At the risk of seeming redundant if Buzzfeed has already posted 17 versions of “23 SNL stars we cannot live without,” Bill Hader’s announced departure from Saturday Night Live made me ponder who my favorite SNL stars of all time are. I wrote it on my Facebook page and all hell broke loose. My criteria for choosing may explain why the four I have are the four I have, but it won’t appease all/most of you so feel free to leave your homophobic and questioning-my-mental-state type comments in the comments section. I chose Eddie Murphy, Phil Hartman, Will Ferrell and Bill Hader. I got a lot of heat for neglecting several names. First their were the folks I call the conservative SNL fans – the ones that want an original member on – Bill Murray, John Belushi and Dan Aykroyd were the three names mentioned most often in that order. Then there were the folks in my age range and a little older who wanted their pre-teen and teenage nostalgia represented with Dana Carvey, Mike Myers, Chris Farley and to one delusional, but well-meaning soul, Adam Sandler. And lastly there are the folks who clamor for Kristen Wiig or Gilda Radner, but I am not the Huffington Post Twitter recommendations! Kristen Wiig is like the Carmelo Anthony of SNL – very talented, but took so many shots (Kristen Wiig was in 107% of SNL sketches in her final two seasons) that stats appear bigger than impact. If I had to replace Hader (because to me he is admittedly the most tenuous selection of the four – only Bill Murray or Dana Carvey could take his place, but I stuck with Hader. My criteria was simple (and has nothing to do with post/outside show successes):
- Versatility – impressions and inventing new characters.

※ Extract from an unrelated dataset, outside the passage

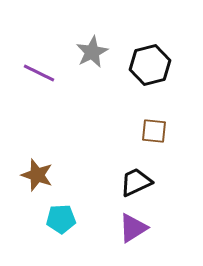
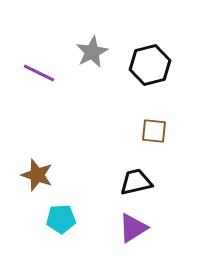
black trapezoid: rotated 12 degrees clockwise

- Stature on the show – were they a pillar of their era
- Do I still laugh at them today?
Now admittedly this criteria will favor modern comic talent more, which is what makes Eddie Murphy even more amazing. He very well might be #1 overall and emerged in the earlier phase of the show. But this is what I picked so here it is:
Versatility – I don’t think anyone can dispute the versatility of the men I chose. They did both iconic impressions, but also created many original characters/sketch ideas. This is where someone like Dana Carvey would stand out and be right at the top of an all-time SNL list. But this is only one category.
Stature on the show – each person was a big time player on the show and was undoubtedly the best on the show at the peak of their respective SNL careers. But of course to some people on my Facebook comment stream ignoring the original pillars of Murray, Belushi, Aykroyd, etc. is sacrilegious. Murray would be the only guy I would come close to replacing Hader with, but part of me feels like that would be me incorporating his terrific and long film career into the mix subconsciously (though Hyde Park on Hudson was one of the worst movies I’ve ever seen). But like versatility I need more than just one category dominance.

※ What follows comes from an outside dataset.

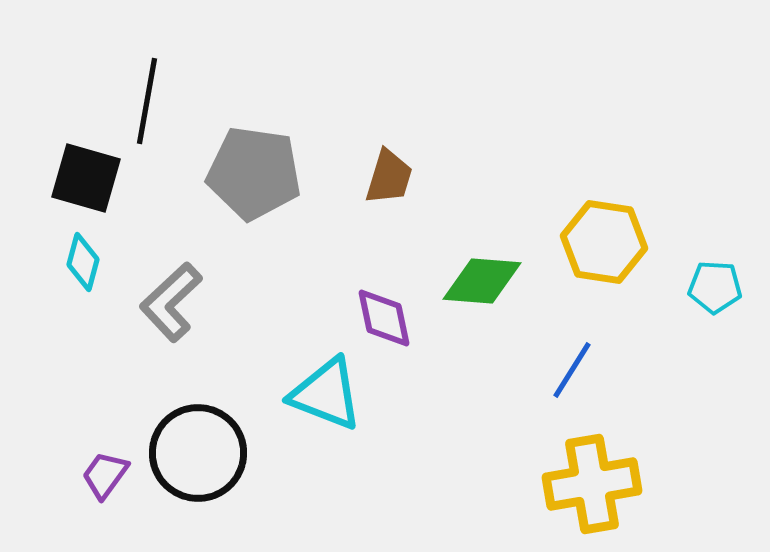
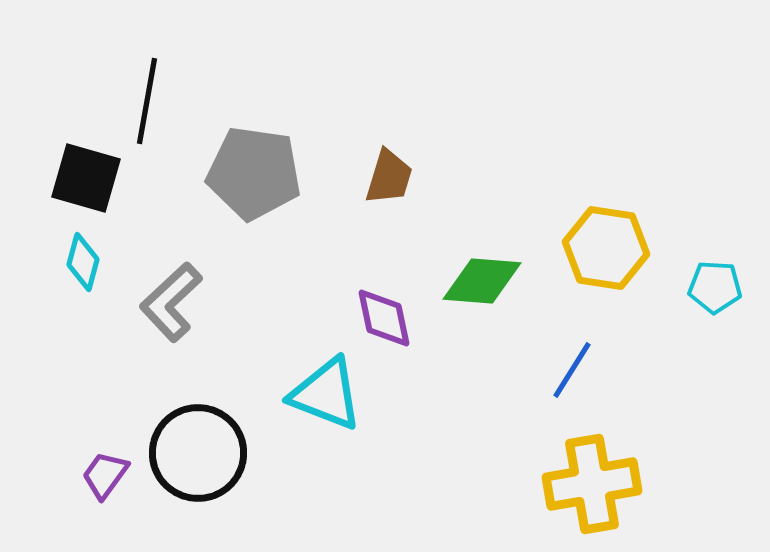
yellow hexagon: moved 2 px right, 6 px down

Do I still laugh at them today – yes for all four. Though Bill Murray”s Lounge Singer act was something I still laugh at, the majority of early SNL just makes me smile. I do love Dan Aykroyd’s shady toy seller character as much as anything that has been on, but those are isolated examples. I find Murphy, Hartman, Ferrell and Hader to be great in just about everything they did and can laugh at a majority of their work right now. I understand the show as a whole has been better than it is now (as well as more culturally relevant), but that should not penalize Hader who is absurdly gifted and will leave a huge whole in the show. I understand there is a modern bias because humor on SNL has developed in large part thanks to the early efforts and development of sketch comedy on the show. But Dana Carvey impressions and sketches do not make me laugh the way they once did (“Chopping Broccoli” is an exception) and a lot of the general early stuff doesn’t get me going anymore. Farley was hilarious, but I do not see him as having the body of work (in part because of tragedy) or versatility of the other guys on the list. The guys on the list were alpha dogs during their time. It is easier to be a 3 sketch supporting second tier guy, I imagine, than to be the guy who most of the writers are trying to write for. Each of my selections was “the guy” at some point. So Murphy, Hartman, Ferrell and Hader – congrats!
Of course if this was all sketch comedy I might put Jim Carrey’s work on In Living Color above them all.